Are there any studies demonstrating the effectiveness of a multidisciplinary approach?
Several case studies have indicated the importance and effectiveness of implementing a multidisciplinary approach for better outcomes. For example, the European Society of Human Reproduction and Embryology (ESHRE), in its endometriosis diagnosis and treatment guideline, emphasizes the need for an individualized, multidisciplinary approach to performing advanced laparoscopic surgery and laparotomy.
A 2016 study involving 87 women diagnosed with severe endometriosis evaluated the management outcomes of an MDT and the impact of surgical treatment on the patients’ quality of life. The results showed improvements in pain scores and improved quality of life, six and 12 months post-treatment. They also confirmed the benefits of streamlined, holistic patient management in a multidisciplinary setting enabling the women to make informed decisions between medical and surgical management.
An evaluation of three DIE cases in a 2021 case report highlighted the importance of thorough pre-operative planning by a multidisciplinary team comprised of subspeciality surgeons alongside the endometriosis specialist for optimal surgical outcomes. The case studies also concluded that patients with DIE would greatly benefit from centers that provide a multidisciplinary approach.
Our multidisciplinary treatment team for endometriosis
At Seckin Endometriosis Center (SEC) we have an MDT that collaborates on all aspects of treatment including pre-operative diagnosis, surgery, and post-operative recovery under the coordination of our endometriosis surgeon.
Diagnosing endometriosis can be challenging. But a proper diagnosis can help determine the organs that the disease affects and which specialists the patient needs. We diagnose endometriosis using meticulous physical examination and spending time with the patient listening carefully to her symptoms. We sometimes use imaging techniques such as sonography, and magnetic resonance imaging (MRI). But the final diagnosis is only possible during the laparoscopic examination and post-surgical pathologic examination which is possible thanks to our excision approach.
Our MDT comprising a pathologist, radiologist, and other specialists can then discuss, review, and correlate the clinical findings. Endometriosis is a multi-organ disease. The MDT can assess individual organ dysfunction and extent of DIE on a per-lesion basis and plan for appropriate surgical intervention.
Laparoscopic excision surgery is the gold standard for endometriosis treatment. Our aim is always to remove all endometriosis lesions while preserving reproductive function.
In cases of DIE, our MDT discusses the diagnostic findings and ramifications of performing these procedures with the patient. This enables her to make an informed decision before giving consent.
During post-operative recovery
Depending on the surgery, the post-operative experience can vary widely between patients. The pelvic floor therapist and pain psychologist provide the required support during recovery. They advise the patient on proper post-operative care for the sutures and common things that they can do at home during recovery.
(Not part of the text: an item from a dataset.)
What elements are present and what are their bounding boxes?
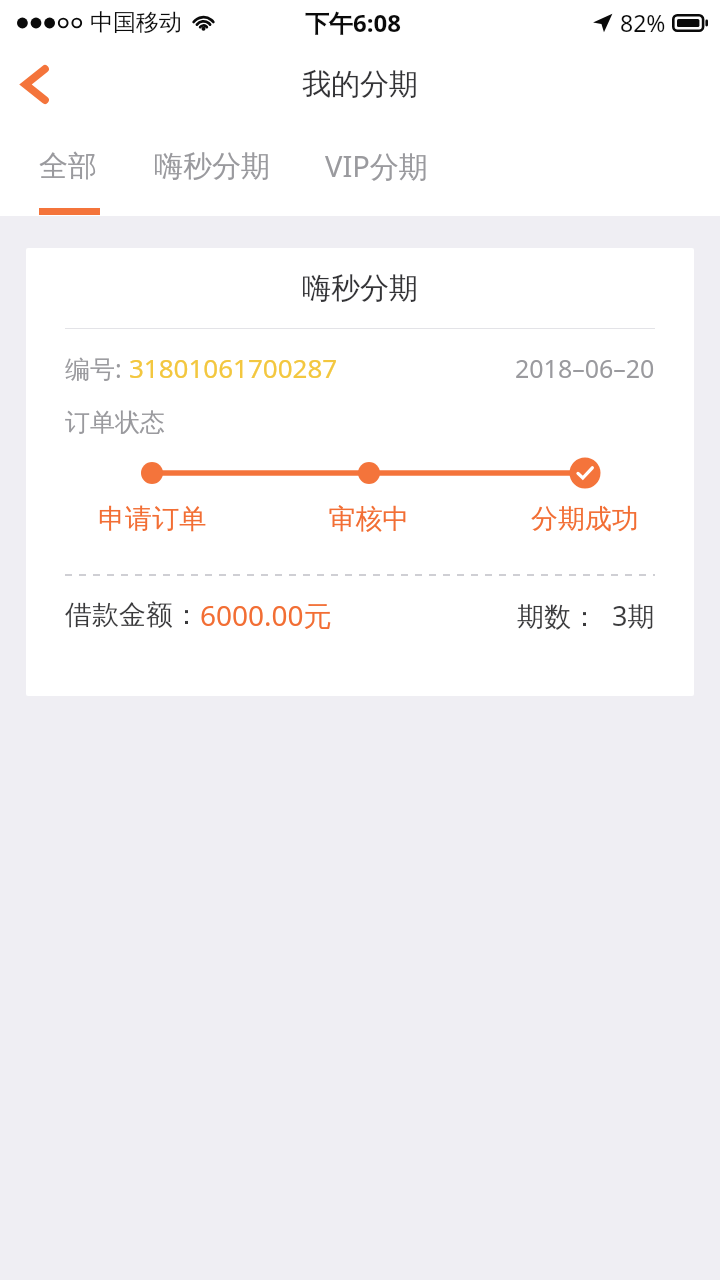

At SEC, we also collaborate with support groups and complementary therapists such as physical therapists, mind-body interventionists, acupuncturists, recreational therapists, and dieticians to enable our patients to recover fast, stay motivated, and get back to their daily activities at the earliest.
What are some of the drawbacks or barriers to current multidisciplinary practices?
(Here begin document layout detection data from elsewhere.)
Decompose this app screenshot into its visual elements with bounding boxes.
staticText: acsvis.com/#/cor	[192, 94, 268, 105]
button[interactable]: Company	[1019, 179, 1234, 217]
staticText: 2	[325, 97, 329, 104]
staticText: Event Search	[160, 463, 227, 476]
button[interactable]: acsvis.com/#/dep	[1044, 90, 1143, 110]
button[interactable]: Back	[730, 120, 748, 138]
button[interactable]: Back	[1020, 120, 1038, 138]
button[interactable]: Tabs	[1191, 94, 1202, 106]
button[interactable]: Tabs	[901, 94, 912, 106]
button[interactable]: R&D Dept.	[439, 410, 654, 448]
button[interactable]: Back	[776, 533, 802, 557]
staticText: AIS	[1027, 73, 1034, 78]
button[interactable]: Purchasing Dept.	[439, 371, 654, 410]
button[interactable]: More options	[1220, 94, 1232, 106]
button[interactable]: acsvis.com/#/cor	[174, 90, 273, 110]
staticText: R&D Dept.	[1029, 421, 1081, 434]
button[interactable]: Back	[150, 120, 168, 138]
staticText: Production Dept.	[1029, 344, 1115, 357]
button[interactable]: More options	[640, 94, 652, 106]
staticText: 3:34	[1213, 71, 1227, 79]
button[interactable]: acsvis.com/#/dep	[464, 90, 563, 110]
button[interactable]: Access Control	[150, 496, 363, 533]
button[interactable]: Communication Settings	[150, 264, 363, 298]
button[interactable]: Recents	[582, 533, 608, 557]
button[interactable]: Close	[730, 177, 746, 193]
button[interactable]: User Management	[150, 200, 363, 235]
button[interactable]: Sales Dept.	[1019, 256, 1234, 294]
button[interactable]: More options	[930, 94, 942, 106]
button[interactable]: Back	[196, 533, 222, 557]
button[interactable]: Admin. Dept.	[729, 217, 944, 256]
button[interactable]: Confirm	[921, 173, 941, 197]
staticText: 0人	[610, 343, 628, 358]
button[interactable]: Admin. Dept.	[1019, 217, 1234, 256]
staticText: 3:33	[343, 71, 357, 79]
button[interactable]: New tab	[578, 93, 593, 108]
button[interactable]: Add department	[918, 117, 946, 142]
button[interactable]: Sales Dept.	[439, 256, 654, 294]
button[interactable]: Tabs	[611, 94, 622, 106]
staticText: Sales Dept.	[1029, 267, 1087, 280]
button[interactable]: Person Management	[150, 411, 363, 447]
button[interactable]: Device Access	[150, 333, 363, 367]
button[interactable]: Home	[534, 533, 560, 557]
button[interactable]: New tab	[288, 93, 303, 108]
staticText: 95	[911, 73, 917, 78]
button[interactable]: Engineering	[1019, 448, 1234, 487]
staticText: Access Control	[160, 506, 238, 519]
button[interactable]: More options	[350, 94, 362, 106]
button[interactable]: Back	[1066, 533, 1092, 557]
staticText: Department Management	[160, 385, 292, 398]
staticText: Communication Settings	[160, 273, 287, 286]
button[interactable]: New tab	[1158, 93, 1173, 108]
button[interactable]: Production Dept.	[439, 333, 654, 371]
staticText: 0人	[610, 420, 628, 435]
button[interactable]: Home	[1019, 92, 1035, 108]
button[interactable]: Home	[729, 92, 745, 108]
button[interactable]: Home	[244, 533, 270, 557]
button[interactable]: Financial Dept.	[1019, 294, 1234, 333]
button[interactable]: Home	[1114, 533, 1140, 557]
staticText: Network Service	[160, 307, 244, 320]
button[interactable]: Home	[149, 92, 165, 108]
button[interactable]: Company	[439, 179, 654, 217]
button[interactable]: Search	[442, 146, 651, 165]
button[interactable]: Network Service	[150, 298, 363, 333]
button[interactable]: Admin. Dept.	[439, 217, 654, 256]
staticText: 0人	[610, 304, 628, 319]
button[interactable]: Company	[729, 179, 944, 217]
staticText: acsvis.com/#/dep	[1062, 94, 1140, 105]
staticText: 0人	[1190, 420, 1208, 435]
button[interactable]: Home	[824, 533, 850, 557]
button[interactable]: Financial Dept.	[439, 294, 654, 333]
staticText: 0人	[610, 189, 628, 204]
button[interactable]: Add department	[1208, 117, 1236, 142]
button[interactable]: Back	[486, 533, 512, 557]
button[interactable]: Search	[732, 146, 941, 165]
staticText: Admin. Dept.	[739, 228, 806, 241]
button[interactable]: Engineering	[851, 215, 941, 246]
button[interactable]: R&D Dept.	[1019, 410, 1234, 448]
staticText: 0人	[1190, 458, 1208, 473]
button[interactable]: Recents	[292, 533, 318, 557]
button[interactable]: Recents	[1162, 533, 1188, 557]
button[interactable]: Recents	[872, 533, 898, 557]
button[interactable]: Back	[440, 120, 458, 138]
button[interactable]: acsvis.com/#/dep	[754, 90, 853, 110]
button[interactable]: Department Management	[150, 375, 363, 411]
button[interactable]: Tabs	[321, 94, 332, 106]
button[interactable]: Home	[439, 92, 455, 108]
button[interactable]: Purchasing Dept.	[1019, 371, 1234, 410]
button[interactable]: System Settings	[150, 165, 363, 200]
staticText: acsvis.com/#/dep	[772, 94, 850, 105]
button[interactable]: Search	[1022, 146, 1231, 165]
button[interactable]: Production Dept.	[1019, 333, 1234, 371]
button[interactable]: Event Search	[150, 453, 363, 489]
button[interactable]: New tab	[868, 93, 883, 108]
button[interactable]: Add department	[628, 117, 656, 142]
A formalized multidisciplinary approach is the best way to have increased positive therapeutic outcomes. But it is not always smooth sailing. An effective MDT would require higher levels of coordination, input, and cooperation among team members, not to mention collective accountability for the decisions made. Most MDT meetings do not involve the patients themselves. However, not involving patients in key decisions during the planning stage does bring with it the disadvantage of lack of proper input in the early stages of pre-operative planning. At SEC we always involve patients in key decisions.